The Praxis Blog

Compound Your Career Opportunities

Written by Chuck Grimmett | Aug 29, 2018 2:51:50 PM

You’ve probably heard about the miracle of compound interest, one of the most powerful forces in investment that exponentially grows your returns. For example, investing $5000 a year from 25 to 35 yields more than investing $5000 a year 35 to 60. The 25 year old starter invests $55,000 and ends up with $615,580 at retirement. The 35 year old starter invests $130,000 and still has less at retirement: $431,754. Huge difference!
Let’s apply that concept to your career opportunities.
Here is an anecdote from mathematician Richard Hamming from a talk he gave at Bell in 1986 about doing Nobel-level work: (h/t Kottke.org)

Now for the matter of drive.
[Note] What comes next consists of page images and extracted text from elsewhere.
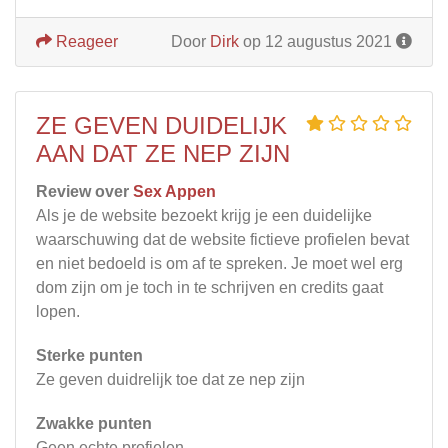
Reageer
Door
Dirk
op 12 augustus 2021
ZE GEVEN DUIDELIJK
AAN DAT ZE NEP ZIJN
Review over
Sex Appen
Als je de website bezoekt krijg je een duidelijke
waarschuwing dat de website fictieve profielen bevat
en niet bedoeld is om af te spreken. Je moet wel erg
dom zijn om je toch in te schrijven en credits gaat
lopen.
Sterke punten
Ze geven duidrelijk toe dat ze nep zijn
Zwakke punten
Geen echte profielen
You observe that most great scientists have tremendous drive. I worked for ten years with John Tukey at Bell Labs. He had tremendous drive. One day about three or four years after I joined, I discovered that John Tukey was slightly younger than I was. John was a genius and I clearly was not. Well I went storming into Bode’s office and said, “How can anybody my age know as much as John Tukey does?” He leaned back in his chair, put his hands behind his head, grinned slightly, and said, “You would be surprised Hamming, how much you would know if you worked as hard as he did that many years.” I simply slunk out of the office!
What Bode was saying was this: “Knowledge and productivity are like compound interest.” Given two people of approximately the same ability and one person who works ten percent more than the other, the latter will more than twice outproduce the former. The more you know, the more you learn; the more you learn, the more you can do; the more you can do, the more the opportunity — it is very much like compound interest. I don’t want to give you a rate, but it is a very high rate. Given two people with exactly the same ability, the one person who manages day in and day out to get in one more hour of thinking will be tremendously more productive over a lifetime.

My takeaways from this: If you want to outperform your peers, start earlier, work harder, and show up every single day. Your performance will compound and your output will dwarf your competition.
How does this play out for someone who chooses to skip college and start working straight out of high school, perhaps with an apprenticeship? It isn’t just a simple “I started four years earlier than my peers” equation.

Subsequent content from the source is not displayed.